FICHE DE POSTEPourquoi le ministère de l'Intérieur est-il si stratégique politiquement?

Remaniement: Pourquoi le ministère de l'Intérieur est-il si stratégique politiquement?

FICHE DE POSTEEtre nommé(e) place Beauvau, c’est se retrouver en première ligne sur des dossiers aussi sensibles que la sécurité, les cultes et les questions migratoires et électorales…
Gérard Collomb serre la main du Premier ministre Edouard Philippe lors de sa passation de pouvoir le 3 octobre 2018.
Gérard Collomb serre la main du Premier ministre Edouard Philippe lors de sa passation de pouvoir le 3 octobre 2018. - AFP
Laure Cometti

Laure Cometti

L'essentiel

  • Après le départ de Gérard Collomb, Emmanuel Macron doit choisir un nouveau ministre de l’Intérieur, dont le nom devrait être connu mardi ou mercredi.
  • Ce ministère est qualifié de sensible et politique, car Beauvau a autorité sur la police et la gendarmerie, ainsi que sur la DGSI. C’est pour cela que le couple exécutif choisit souvent d’y placer un proche.
  • Le ministère de l’Intérieur est également en charge de dossiers très politiques, comme la politique migratoire, l’organisation des scrutins et les cultes.

Si le remaniement, annoncé pour mardi ou mercredi, pourrait concerner plusieurs ministères, c’est celui de l’Intérieur, laissé vacant par Gérard Collomb depuis le 3 octobre, qui est au cœur des préoccupations d’Emmanuel Macron. A qui va-t-il confier les clés de la place Beauvau ? Le choix est délicat étant donné le caractère très sensible de ce ministère et le champ très large de ses compétences.

Pourquoi est-ce un poste « sensible » ?

La police et la gendarmerie sont placées sous l’autorité du ministre de l’Intérieur. « Le système policier français est très nationalisé, et la chaîne hiérarchique extrêmement rigide », précise Mathieu Zagrodzki, chercheur associé au Cesdip (Centre de recherches Sociologiques sur le Droit et les Institutions Pénales).

C’est aussi là que remontent des informations parfois sensibles provenant des services de renseignement, la DGSI (Direction générale de la sécurité intérieure) étant placée sous l’autorité du ministre. « Tout remonte à Beauvau », confirme Paul Quilès, ministre de l’Intérieur d’avril 1992 à mars 1993 au sein du gouvernement de Pierre Bérégovoy. « Cela explique pourquoi on n’a jamais eu de technicien pur à ce poste, pas depuis les années 1980 », souligne Mathieu Zagrodzki. Le tamdem exécutif préfère y placer un proche. « La proximité avec le président de la République et le Premier ministre, ce que j’avais, faisait partie des critères, tout comme la loyauté envers le couple exécutif », se souvient Paul Quilès.

Un ministère très exposé

Ce ministère est également très stratégique car il est très exposé. « En cas de crise terroriste, d’émeutes, d’affaire criminelle majeure, le ministre de l’Intérieur doit être capable d’expliquer son action aux forces de sécurité et devant les médias, et de faire face aux critiques », rappelle Mathieu Zagrodzki.
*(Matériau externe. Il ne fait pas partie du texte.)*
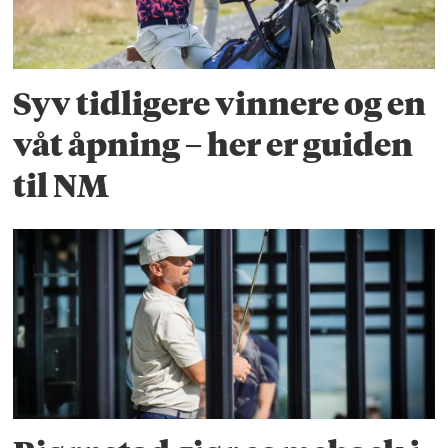
Syv tidligere vinnere og en
våt åpning – her er guiden
til NM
« Il y a aussi beaucoup de négociations, formelles ou informelles, à gérer avec les syndicats de police », poursuit le chercheur. Selon une étude publiée par le ministère du Travail en 2016, 49 % des agents de police de l’Etat ou de la police municipale sont syndiqués. Paul Quilès insiste sur « le sens du commandement » et la capacité à « se faire respecter », cruciaux à ce poste selon l’ancien locataire de la place Beauvau.

Des champs d’action stratégiques

Outre les questions de sécurité publique, le ministère de l’Intérieur est aussi en charge de la politique migratoire, des cultes et de l’organisation des élections. Des sujets potentiellement explosifs qui justifient que l’Elysée privilégie souvent le « poids politique » lors de la nomination du ministre de l’Intérieur, insiste Mathieu Zagrodzki.

D’autant que ces questions sont d’actualité : Emmanuel Macron veut faire adopter au Parlement une réforme des institutions qui introduirait une dose de proportionnelle, et Edouard Philippe a annoncé que la réflexion de l’exécutif sur la « structuration de l’Islam de France » aboutirait d’ici au début de l’année 2019. Deux épineux dossiers que le ou la remplaçant(e) de Gérard Collomb aura à gérer au cours des prochains mois.